Both Jim MacDonald and Dr. MacCallum visited me today. Despite the deadline being passed for the Spring Exhibition, they were both still trying to convince me to exhibit. I told them both a flat ‘No!’. Florence witnessed their pleas, and I could tell by the looks on their faces that they were perplexed by her unexpected (and unwelcome) presence. But no questions were asked. Both Jim and the Doc both know when not to ask questions about women- that’s why we’ve remained on good terms. Unlike Fred Varley who tried to set me up with his wife’s sister, Dora. Fred and I have never been on the same terms, ever since his meddling.

Florence and I are very good friends. But I had to tell her once again, in politest way I could, that I wasn’t fit for a girl to marry. I was about to tell her that ‘the wilderness was my woman’ but I stopped it at my tongue’s tip, because it seemed like such a horribly trite thing to say. Instead, I told her that with the War, it’s hard to make any commitments, especially when you have that feeling that you are ultimately destined for the trenches.

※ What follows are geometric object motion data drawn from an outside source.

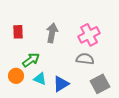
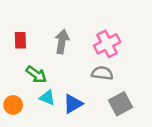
green arrow: (31, 60) -> (36, 74), turned 72
orange circle: (16, 76) -> (13, 105), moved

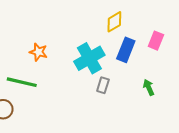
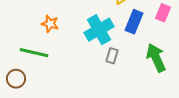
green arrow: (149, 87) -> (156, 58), size x1.8

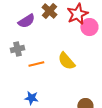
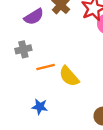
yellow semicircle: (66, 61) -> (69, 76), moved

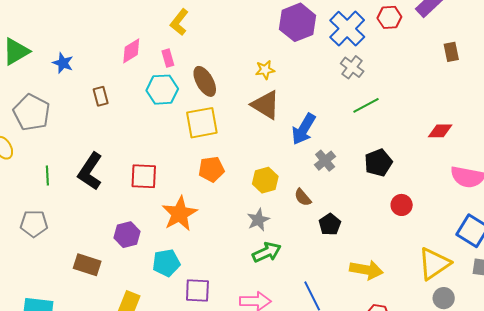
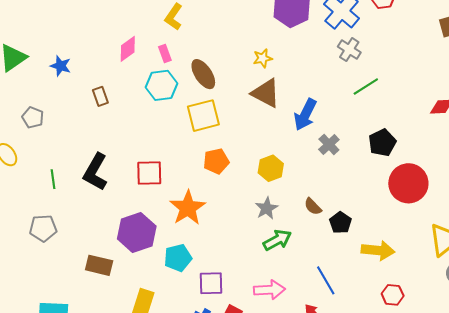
gray pentagon: (32, 112) -> (33, 117), size x0.6
brown semicircle: (303, 197) -> (313, 207), moved
red circle: (402, 205) -> (408, 183), size x1.8
black pentagon: (330, 224) -> (340, 223), moved
purple hexagon: (127, 235) -> (137, 233), size x1.5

She saw my letters on the table. She saw the letter and card from Winnie and asked about her.She knows about Winnie, I’ve told her about her. She knows that Winnie is younger than me (but still old for someone not yet married). She asked some questions about Winnie and I mumbled in return. I forget what I said, but the message was clear, “I don’t want to talk about her.”

After Jim and Doc left, we spent time going through my canvases and sketches. She said my work was fabulous and hoped I would not regret not putting anything in the Exhibition. She’s put in two pieces for the Exhibition.

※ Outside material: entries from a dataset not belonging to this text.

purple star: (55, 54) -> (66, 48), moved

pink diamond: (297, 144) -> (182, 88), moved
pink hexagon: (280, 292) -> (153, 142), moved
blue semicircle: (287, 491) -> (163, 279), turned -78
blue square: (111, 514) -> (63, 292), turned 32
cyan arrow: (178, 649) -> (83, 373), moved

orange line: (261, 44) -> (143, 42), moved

Today, we went out for dinner at the Busy Bee and then I walked with her to where was staying tonight with friends near Bloor and St. George. Florence did lift my spirits. I was in a pretty bad mood these past few days. I’m glad she did visit, because if she didn’t, I would have probably destroyed the canvas I’m working on. She gave me some good ideas to work with and I feel better about it now.

2 thoughts on “March 1, 1917 A Night and Day with Florence”

  1. Forgive me… I had to do the math… Florence Helena McGillivray was born on March 1st 1864 so she was had just turned 53 years of age for that meeting with Tom – who was 39. Am I missing something?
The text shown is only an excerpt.